AI for Applied Researchers: A Five-Step Sequence
This sequence is the practice layer behind Too Early To Say. It shows how an applied economist can use an AI coding agent inside a study, from the first literature scan to the replication package. Each step is one phase of an administrative-data or survey-data analysis. The agent handles routine search, translation, and first-pass implementation. The design, identification, and checks remain ours.
This is for applied microeconomists, public-sector researchers, graduate students, and policy analysts who already know their methods and want an AI coding agent inside the workflow without losing control of the analysis. The problem it solves is simple. Hours go to plumbing work that an agent can do, while design, diagnostics, and interpretation are squeezed into what is left.
One idea runs through all five steps. A precise specification is what lets an agent do useful work. A vague instruction produces code that runs but may not match the research intent. When the methods paragraph names the package, the data source, the sample, and the window, the agent can implement it. When it says only "standard methods," it guesses, and every guess moves the result.
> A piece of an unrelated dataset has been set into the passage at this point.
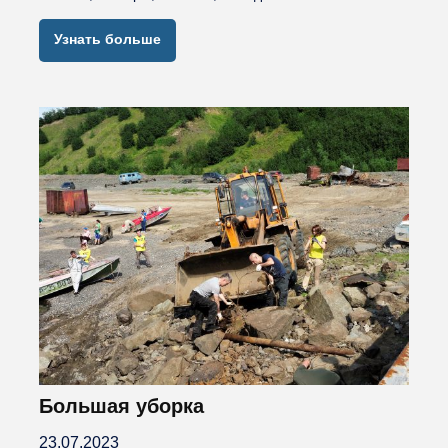
Узнать больше
Большая уборка
23.07.2023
The five steps follow the order a study usually moves through. In practice, most projects loop back as new questions surface.
Literature review
Outcome: a mapped literature and a benchmark that any estimate has to land near.
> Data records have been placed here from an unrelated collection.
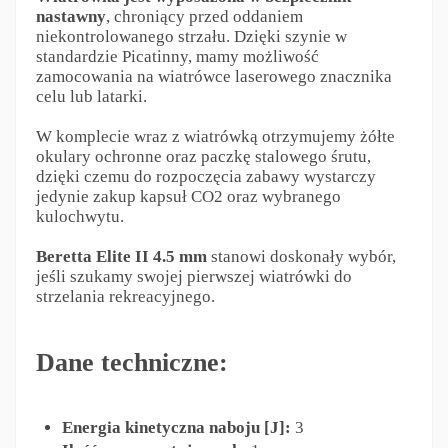
nastawny
, chroniący przed oddaniem
niekontrolowanego strzału. Dzięki szynie w
standardzie Picatinny, mamy możliwość
zamocowania na wiatrówce laserowego znacznika
celu lub latarki.
W komplecie wraz z wiatrówką otrzymujemy żółte
okulary ochronne oraz paczkę stalowego śrutu,
dzięki czemu do rozpoczęcia zabawy wystarczy
jedynie zakup kapsuł CO2 oraz wybranego
kulochwytu.
Beretta Elite II 4.5 mm
stanowi doskonały wybór,
jeśli szukamy swojej pierwszej wiatrówki do
strzelania rekreacyjnego.
Dane techniczne:
Energia kinetyczna naboju [J]:
3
We use the agent to widen the search and pull figures, and we verify the findings against the sources before building on them.
Code generation
Outcome: a working pipeline built from a methods paragraph.
We hand the agent a specific specification and let it generate and refactor the first-pass code, while we choose the design and diagnostics.
Data cleaning
Outcome: analysis-ready data with every transformation logged.
We encode each recode and filter as a step that the agent can run, log, and repeat in the same way twice.
Quality assurance
Outcome: an estimate that has been tested, not just produced.
We use the agent to help script parallel-trends checks, placebos, sensitivity bounds, and decompositions, then interpret whether the estimate holds.
Documentation
Outcome: methods and provenance that a reader can reproduce.
We write the study so every number traces back to raw data and a script, and the agent assists with structure, cross-references, and consistency checks.
The five steps
Literature review
Outcome: a mapped literature and a stated gap the study fills.
In our Medicaid data work, a public file with roughly 227 million rows and seven columns appeared within hours in fraud narratives. A basic check of how provider registration works showed why that file is a screening input, not proof of misconduct. The literature step in this sequence rests on that lesson. We use the agent to collect and summarize findings, and we decide what the source can and cannot support.
Code generation
Outcome: a working pipeline built from a methods paragraph.
In a transit-access analysis, a methods paragraph that names r5py, the number of tract centroids, the store universe, and a Tuesday morning window lets the agent write the routing code directly. Work that once took most of a day moves into well under an hour. The choice of window, metric, and robustness checks stays with us.
Data cleaning
Outcome: analysis-ready data with measured error exposed.
In a food-security project, a Google Places query returned thousands of "grocery store" locations and more than a quarter were not grocery stores. A classifier trained on a small labeled sample climbed into the mid-90s on accuracy. The remaining error rate stayed visible. The data-cleaning step formalizes this pattern. The agent helps build and apply cleaning rules and classifiers. We decide what error rate is acceptable and how to report it.
Quality assurance
Outcome: an estimate that has been tested before the causal sentence is written.
In a SNAP and bank-closure analysis, a two-way fixed-effects estimate passed a parallel-trends test and still failed under deeper checks. A placebo assignment, a sensitivity bound, and a specification with different trends all pointed to fragility. The quality-assurance step turns this into routine practice. The agent helps script and run the diagnostics. We decide whether an estimate is strong enough to report.
Documentation
Outcome: a reader reaches the headline number with no question left about how.
In the SNAP Broad-Based Categorical Eligibility replication, the headline effect and its standard errors, sample size, and weighting all trace back to a public code package. The documentation step closes the loop so that another researcher can run the same pipeline and see the same numbers. The agent assists with structure, cross-references, and alignment between text and code. We remain responsible for accuracy.
Why this comes from Too Early To Say
Each step in this sequence is grounded in analyses that Too Early To Say has already published with open code and data. The methodology section of the site documents the full workflows. The Medicaid data landscape article shows the cost of skipping the literature scan. The methods-paragraph-to-code piece shows how a specific paragraph becomes a working pipeline. The grocery-store classifier article shows how to clean a field that is too large to eyeball and report the residual error. The SNAP difference-in-differences work shows what it means to attack an estimate before trusting it.
This sequence organizes those lessons into one path. It is an entry point for applied researchers who want an AI coding agent in the loop and still want every number to stand up when someone else reruns the script.